Wordlists don't contain Non-ASCII Characters

Question

Wordlists don't contain Non-ASCII Characters

berzerk0 opened this issue 7 years ago · 3 comments

Americans aren't the only ones with passwords - why not have special wordlists that include non-ASCII Characters?

I'm glad you asked.

As my knowledge level increases so does my ability to sort out lines. I have two methodologies that I will put to use for Rev 2.0

1. Grep out passwords containing characters from different alphabets

If there is an alphabet published in unicode on Wikipedia, I plan to grep for it

The Ukranian Alphabet is different than the Russian, which is different than the Belorussian, which is different than the Common Cyrillic, which is different than the Serbian which is different than...
This means we could have NATIONALLY targeted lists based on predominant languages
This isn't only true for Cyrillic-based alphabets. Dano-Norwegian is a different alphabet than Swedish, English... etc.
At the very least by language family
My sources still bias towards English, so the ASCII-only lists may simply dwarf the others, but they should still be available.

2. Make Sub-set lists based on source name.

I have many sources with "Rus", "ru", and "Russian" in the title. These lists contain are presumably from Russian sources - so perhaps they should be amalgamated themselves.
Some sources are obviously geared towards WPA, etc.
Caveat: Since my methodology is based on approximating accuracy using the number of files a given line appears in, these groups made of sub-set sources are likely to be precise, but inaccurate. An analogy would be me throwing darts. I might be landing them within a circle of less than 1", but the target is about 4ft over to the left.

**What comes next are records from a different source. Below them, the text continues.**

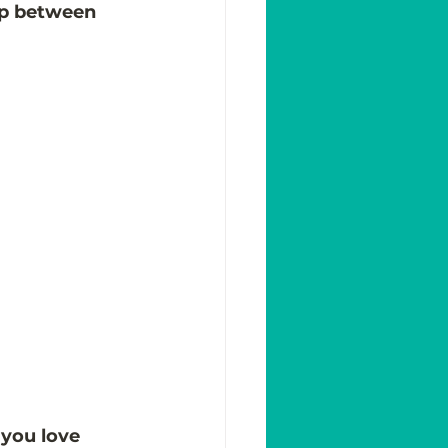
hip between 
you love 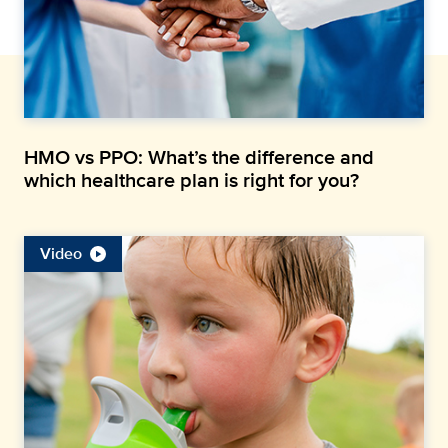
HMO vs PPO: What’s the difference and
which healthcare plan is right for you?
Video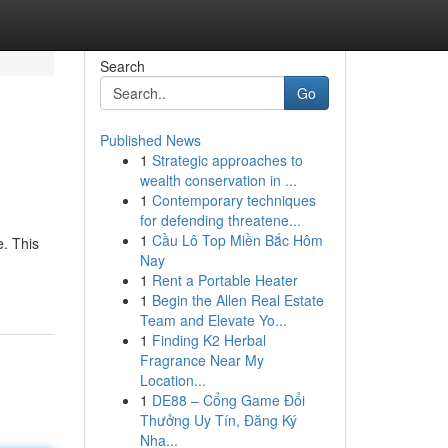
Search
Go
Published News
1
Strategic approaches to
wealth conservation in ...
1
Contemporary techniques
for defending threatene...
1
Cầu Lô Top Miền Bắc Hôm
. This
Nay
1
Rent a Portable Heater
1
Begin the Allen Real Estate
Team and Elevate Yo...
1
Finding K2 Herbal
Fragrance Near My
Location...
1
DE88 – Cổng Game Đổi
Thưởng Uy Tín, Đăng Ký
Nha...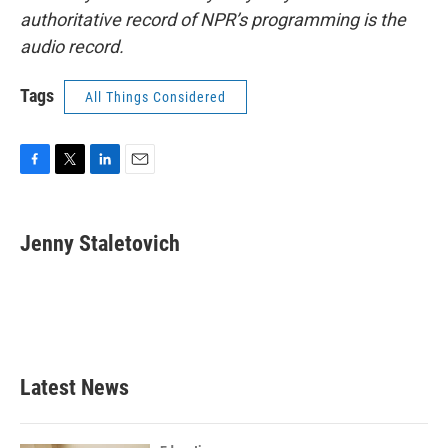
authoritative record of NPR’s programming is the
audio record.
Tags
All Things Considered
F
T
L
E
a
w
i
m
c
i
n
a
e
t
k
i
Jenny Staletovich
b
t
e
l
o
e
d
o
r
I
k
n
Latest News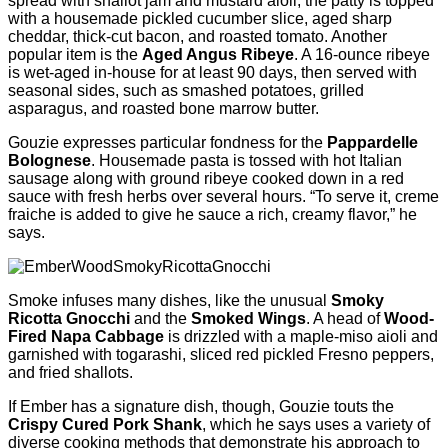
spread with shallot jam and mustard aioli, the patty is topped
with a housemade pickled cucumber slice, aged sharp
cheddar, thick-cut bacon, and roasted tomato. Another
popular item is the
Aged Angus Ribeye
. A 16-ounce ribeye
is wet-aged in-house for at least 90 days, then served with
seasonal sides, such as smashed potatoes, grilled
asparagus, and roasted bone marrow butter.
Gouzie expresses particular fondness for the
Pappardelle
Bolognese
. Housemade pasta is tossed with hot Italian
sausage along with ground ribeye cooked down in a red
sauce with fresh herbs over several hours. “To serve it, creme
fraiche is added to give he sauce a rich, creamy flavor,” he
says.
Smoke infuses many dishes, like the unusual
Smoky
Ricotta Gnocchi
and the
Smoked Wings
. A head of
Wood-
Fired Napa Cabbage
is drizzled with a maple-miso aioli and
garnished with togarashi, sliced red pickled Fresno peppers,
and fried shallots.
If Ember has a signature dish, though, Gouzie touts the
Crispy Cured Pork Shank
, which he says uses a variety of
diverse cooking methods that demonstrate his approach to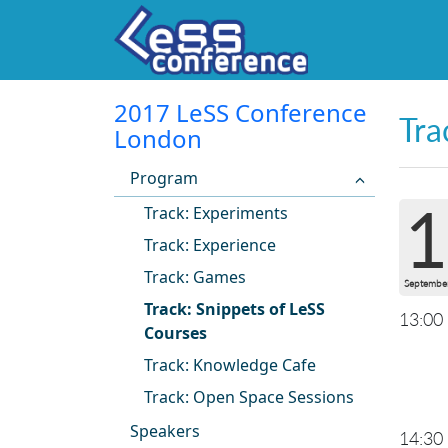
2017 LeSS Conference
Tra
London
Program
1
Track: Experiments
Track: Experience
Track: Games
Septembe
Track: Snippets of LeSS
13:00
Courses
Track: Knowledge Cafe
Track: Open Space Sessions
Speakers
14:30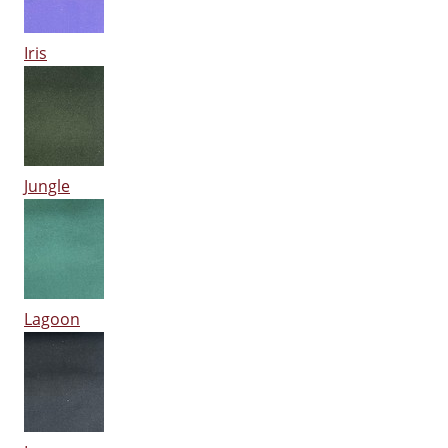
Iris
Jungle
Lagoon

In actuality, I'm awful at darts.

I welcome any suggestions - except on my darts game. I mean suggestions about the wordlists.

Answer 1 · 2017-06-07T15:01:23.000Z

Hey again,

Not sure if this has had much thought or updates, but I believe unicode.com upholds the 'official' characters lists that can be rendered or utilized from other alphabets... such as punicode to unicode.
Good example:
https://unicode-table.com/en/#cyrillic

I believe these are sourced from: https://github.com/unicode-table/unicode-table-data which may have good data on a per-language or per character set to base an initial push from.

Answer 2 · 2017-06-07T17:41:04.000Z

Great find! I still plan on implementing this.

As a status update on this and Rev 2 generally, I have found plenty of sources and need to do a bit of sifting before repeating the process. I'd say Mid-July is a generous estimate for Rev 2 - meaning it may be sooner than that.

Answer 3 · 2018-02-20T23:32:25.000Z

"Mid July" haha.

The lists now contain non-ascii characters.